An Airbus spokesperson said: “Airbus has launched an investigation into a cyber event during which an IT account associated with an Airbus customer has been attacked. This account was used to download business documents dedicated to this customer from an Airbus web portal.

“Immediate remedial and follow-up measures were taken by our security teams to prevent our systems from being compromised,” they added.

“As a major high-tech and industrial player, Airbus is also a target for malicious actors. Airbus takes cyber security seriously and continuously monitors activities on its IT systems, has solid protection tools, skilled cyber experts and associated processes to protect the company by taking immediate and appropriate measures as and when needed.”

Exabeam senior director of international security strategy Samantha Humphries said: “Supply chain attacks are a breed of insider threat that all organisations need to be planning for, as they are often a much easier route for cyber criminals to penetrate or circumnavigate defences. While the devil is in the contractual detail, realistically security leaders must play a part in due diligence discussions around supplier risk, but also implement processes and monitoring to ensure they can detect and respond to supply chain attacks.

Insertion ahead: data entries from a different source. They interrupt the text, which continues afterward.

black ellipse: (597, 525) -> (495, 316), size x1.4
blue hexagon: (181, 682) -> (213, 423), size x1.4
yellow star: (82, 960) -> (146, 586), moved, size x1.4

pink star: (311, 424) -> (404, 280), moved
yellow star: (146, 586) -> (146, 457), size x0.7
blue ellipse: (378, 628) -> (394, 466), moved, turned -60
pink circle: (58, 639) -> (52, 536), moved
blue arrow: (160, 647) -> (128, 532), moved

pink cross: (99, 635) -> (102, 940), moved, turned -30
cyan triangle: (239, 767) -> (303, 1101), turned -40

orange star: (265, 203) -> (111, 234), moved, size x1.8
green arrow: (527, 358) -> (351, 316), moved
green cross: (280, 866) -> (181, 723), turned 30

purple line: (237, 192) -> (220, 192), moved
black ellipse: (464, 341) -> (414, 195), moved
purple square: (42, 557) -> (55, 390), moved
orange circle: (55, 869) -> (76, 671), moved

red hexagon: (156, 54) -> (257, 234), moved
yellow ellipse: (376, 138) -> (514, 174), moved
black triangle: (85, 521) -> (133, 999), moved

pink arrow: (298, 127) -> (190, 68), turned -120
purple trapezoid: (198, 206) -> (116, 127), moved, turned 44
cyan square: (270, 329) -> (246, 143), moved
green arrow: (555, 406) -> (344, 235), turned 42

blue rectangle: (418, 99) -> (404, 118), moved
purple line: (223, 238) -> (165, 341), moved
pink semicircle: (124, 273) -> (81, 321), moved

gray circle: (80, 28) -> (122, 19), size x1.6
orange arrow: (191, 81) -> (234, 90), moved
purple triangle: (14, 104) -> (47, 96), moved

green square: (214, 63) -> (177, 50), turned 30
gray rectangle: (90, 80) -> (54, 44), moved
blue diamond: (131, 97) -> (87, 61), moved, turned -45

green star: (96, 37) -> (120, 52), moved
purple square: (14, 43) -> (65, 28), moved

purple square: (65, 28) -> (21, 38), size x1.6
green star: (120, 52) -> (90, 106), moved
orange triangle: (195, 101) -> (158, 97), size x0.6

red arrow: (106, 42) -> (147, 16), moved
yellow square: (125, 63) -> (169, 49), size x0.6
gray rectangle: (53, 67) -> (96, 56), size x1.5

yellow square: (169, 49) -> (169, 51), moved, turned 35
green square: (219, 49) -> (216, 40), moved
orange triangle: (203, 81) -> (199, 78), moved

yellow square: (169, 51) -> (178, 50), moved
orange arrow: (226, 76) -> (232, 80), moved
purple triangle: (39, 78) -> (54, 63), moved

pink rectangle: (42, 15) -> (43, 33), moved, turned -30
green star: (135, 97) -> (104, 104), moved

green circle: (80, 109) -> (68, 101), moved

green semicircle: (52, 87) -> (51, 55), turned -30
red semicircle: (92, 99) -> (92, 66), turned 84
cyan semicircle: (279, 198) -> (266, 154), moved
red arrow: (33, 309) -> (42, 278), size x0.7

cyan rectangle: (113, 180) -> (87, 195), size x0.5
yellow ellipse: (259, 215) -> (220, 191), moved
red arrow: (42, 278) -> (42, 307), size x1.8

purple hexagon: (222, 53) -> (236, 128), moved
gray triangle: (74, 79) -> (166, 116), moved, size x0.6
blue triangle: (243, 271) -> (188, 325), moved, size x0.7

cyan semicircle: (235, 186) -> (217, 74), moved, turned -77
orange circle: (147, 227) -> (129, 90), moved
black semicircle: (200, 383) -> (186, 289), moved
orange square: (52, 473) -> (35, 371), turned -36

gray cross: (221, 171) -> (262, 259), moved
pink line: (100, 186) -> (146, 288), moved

“This is ultimately part of the cost of doing business, and should be seen as a business enabler, as well as a key focus from a risk and compliance perspective,” she said.

“Unfortunately, these types of attacks continue to be successful routes of income for adversaries, therefore proper preparation including table top exercises, credential monitoring and breach response planning need to include third- and fourth-party supplier considerations.”